Stored items:
Start of Block

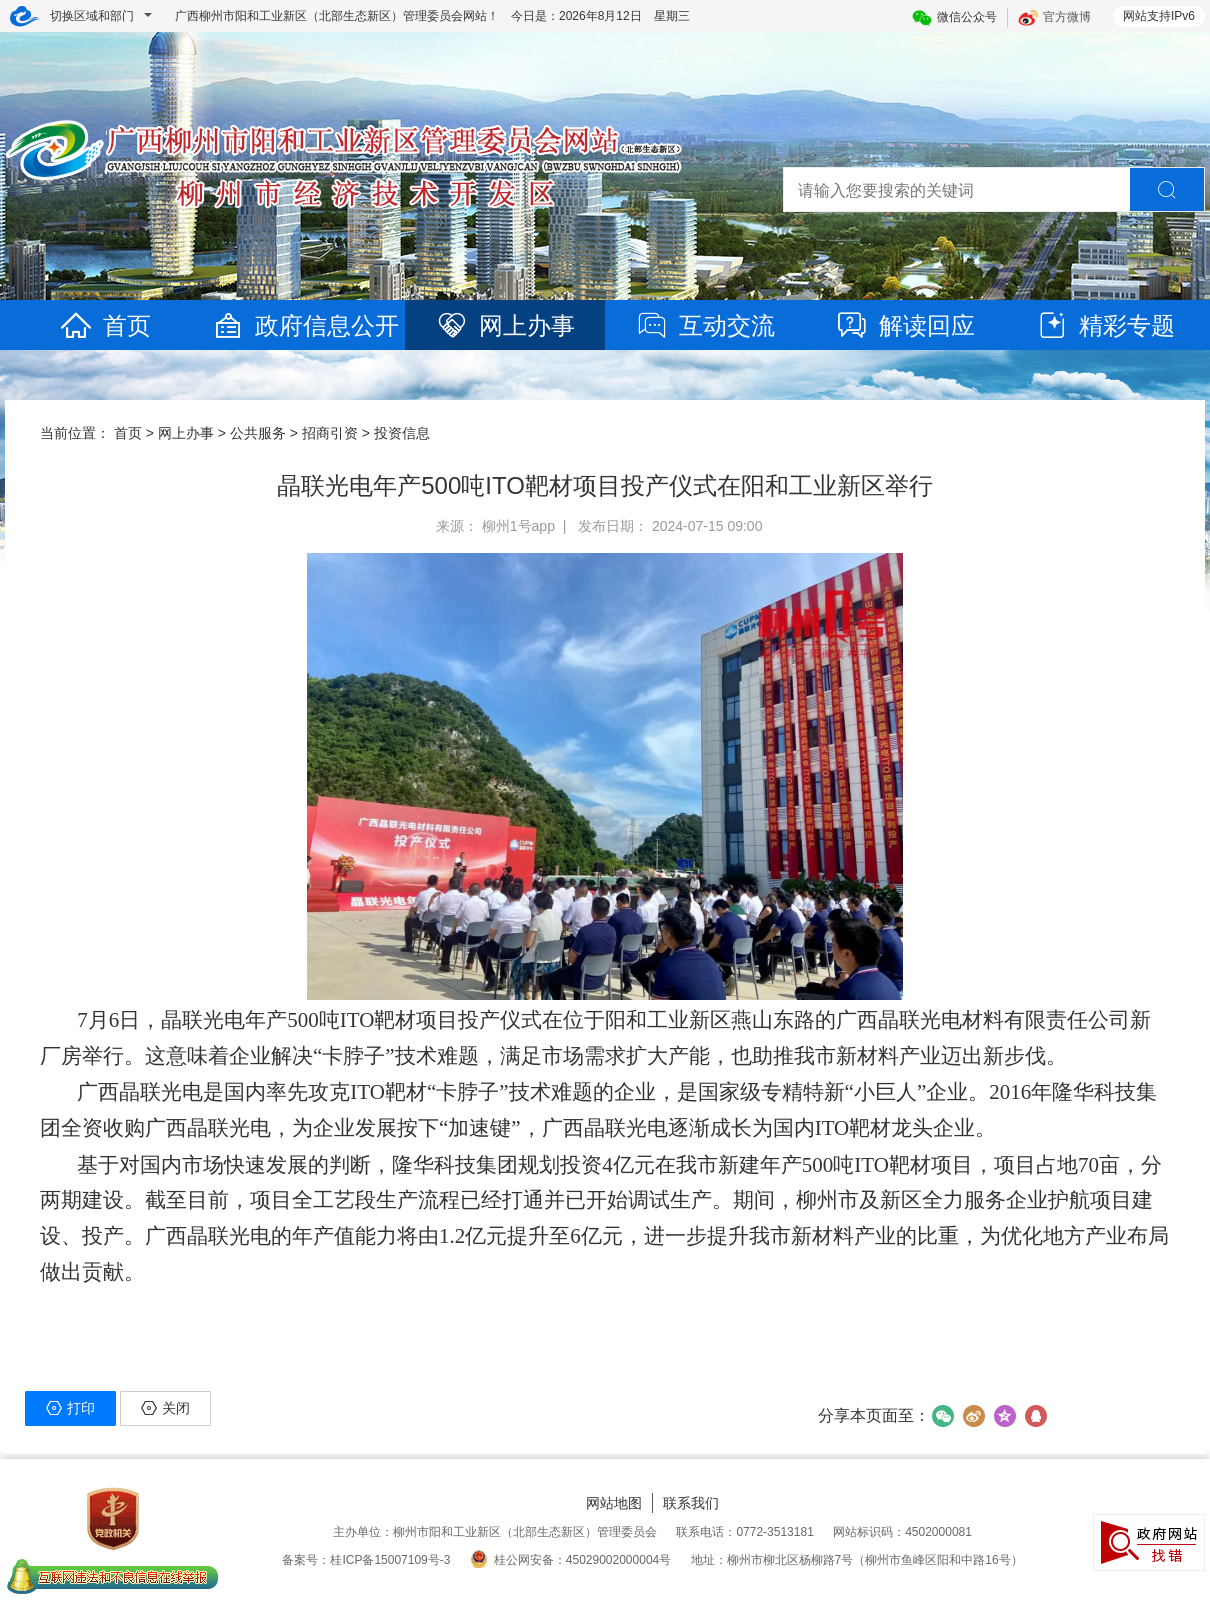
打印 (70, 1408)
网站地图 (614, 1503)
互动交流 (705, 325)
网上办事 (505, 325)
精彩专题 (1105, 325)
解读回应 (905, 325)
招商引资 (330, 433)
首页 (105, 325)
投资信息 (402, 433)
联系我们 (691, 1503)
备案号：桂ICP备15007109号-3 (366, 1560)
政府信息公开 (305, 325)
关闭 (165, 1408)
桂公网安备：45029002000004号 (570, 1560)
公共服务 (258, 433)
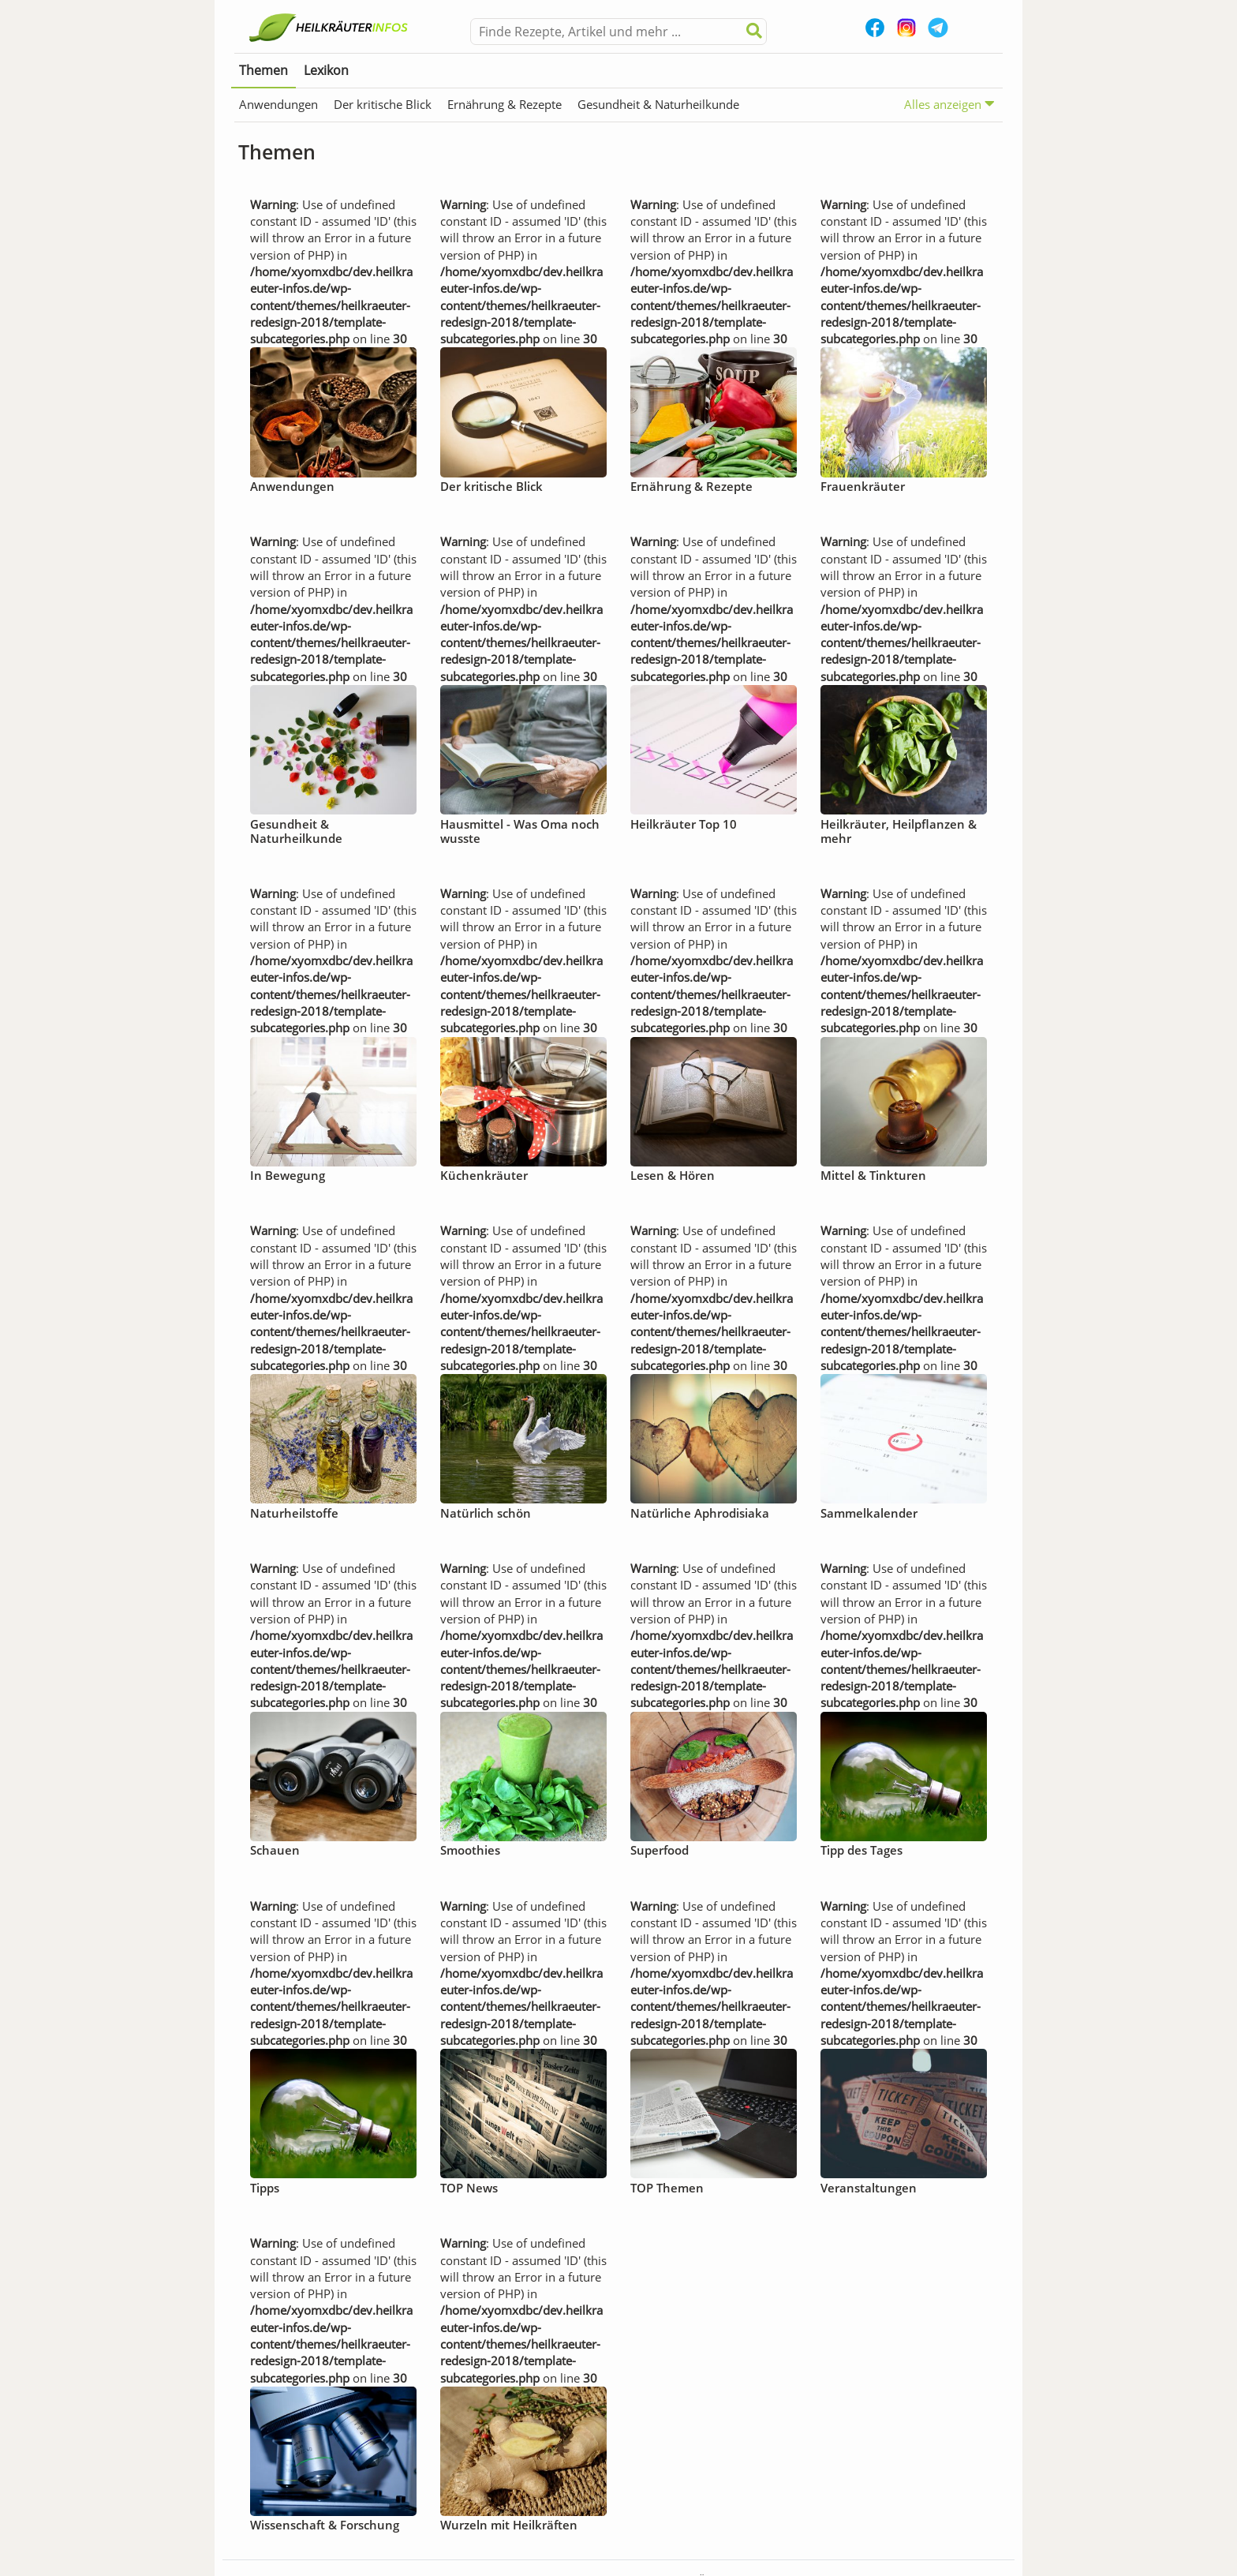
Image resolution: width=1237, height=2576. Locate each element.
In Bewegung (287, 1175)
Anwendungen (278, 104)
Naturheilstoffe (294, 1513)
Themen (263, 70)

End of Block
Start of Block

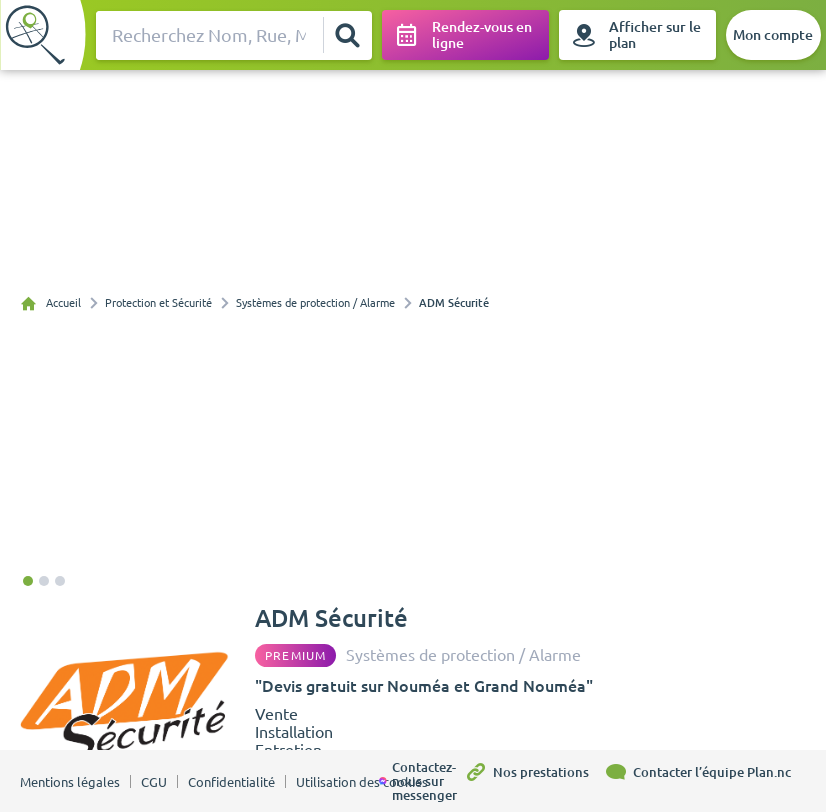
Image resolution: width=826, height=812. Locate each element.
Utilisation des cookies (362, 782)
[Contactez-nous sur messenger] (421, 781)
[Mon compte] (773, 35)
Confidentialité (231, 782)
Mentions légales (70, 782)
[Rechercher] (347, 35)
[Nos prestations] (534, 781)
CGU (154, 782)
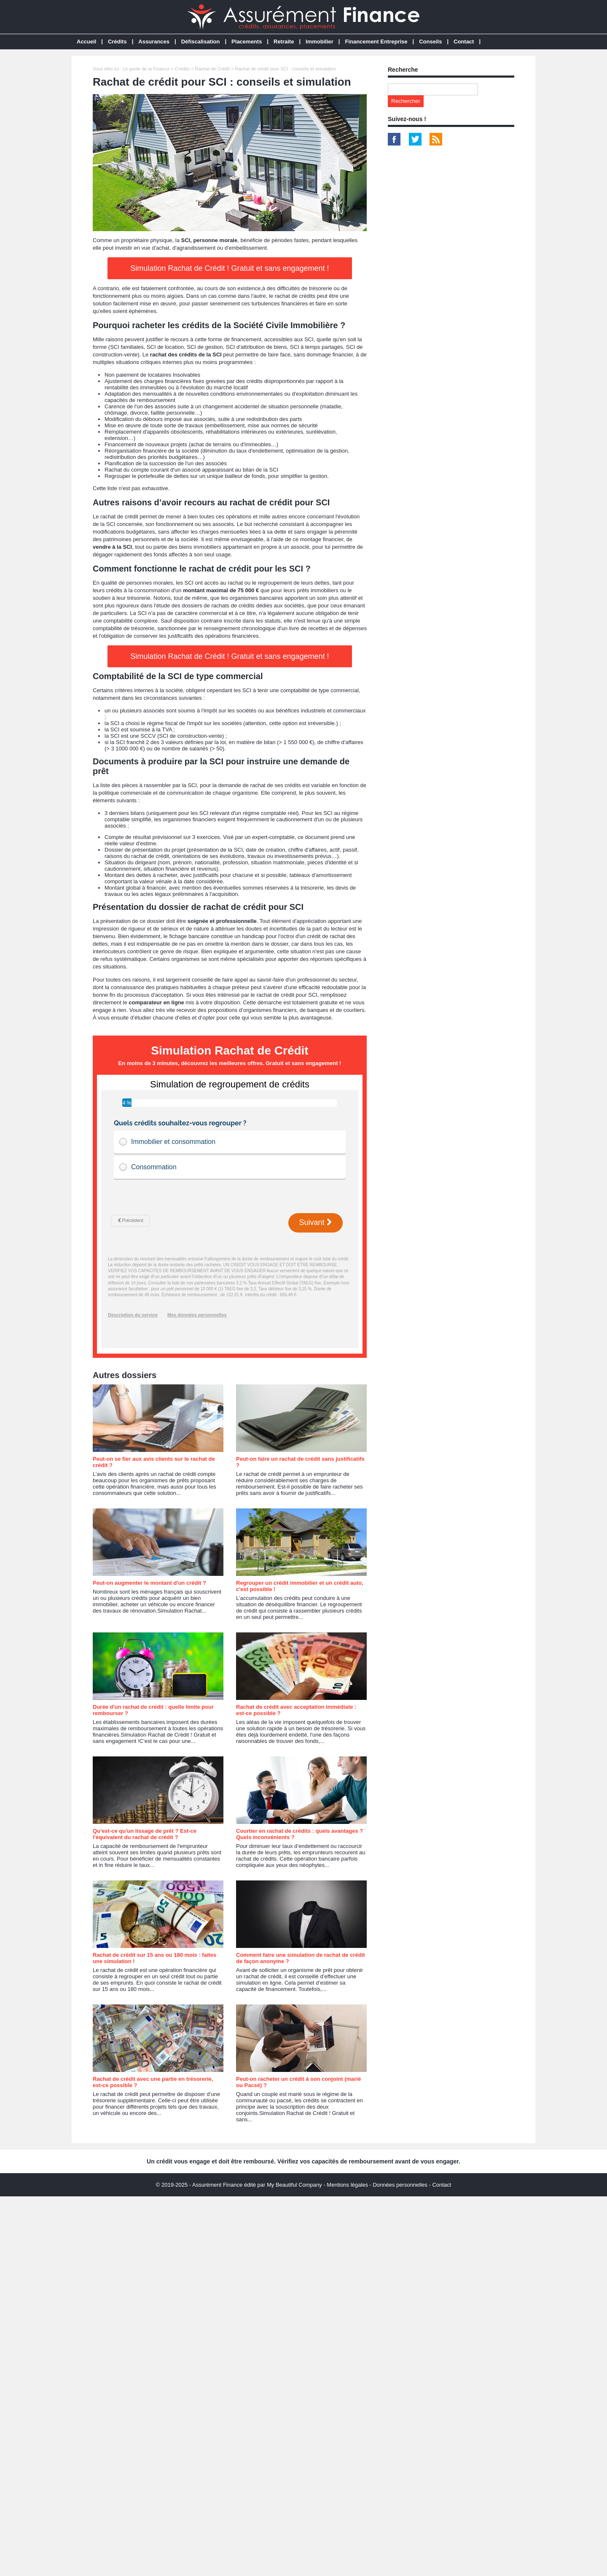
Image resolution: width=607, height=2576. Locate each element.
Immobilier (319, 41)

End of Block

DIRECTIONS FOR THIS TASK:
Your output should be the lines above from the one that contains "打印 (70, 1408)" through the one that contains "Image resolution: width=1237, height=2576.", word for word, with pictures left out.

RESPONSE BELOW:
打印 (70, 1408)
网站地图 (614, 1503)
互动交流 (705, 325)
网上办事 (505, 325)
精彩专题 (1105, 325)
解读回应 (905, 325)
招商引资 (330, 433)
首页 (105, 325)
投资信息 (402, 433)
联系我们 (691, 1503)
备案号：桂ICP备15007109号-3 (366, 1560)
政府信息公开 (305, 325)
关闭 (165, 1408)
桂公网安备：45029002000004号 (570, 1560)
公共服务 (258, 433)
Image resolution: width=1237, height=2576. Locate each element.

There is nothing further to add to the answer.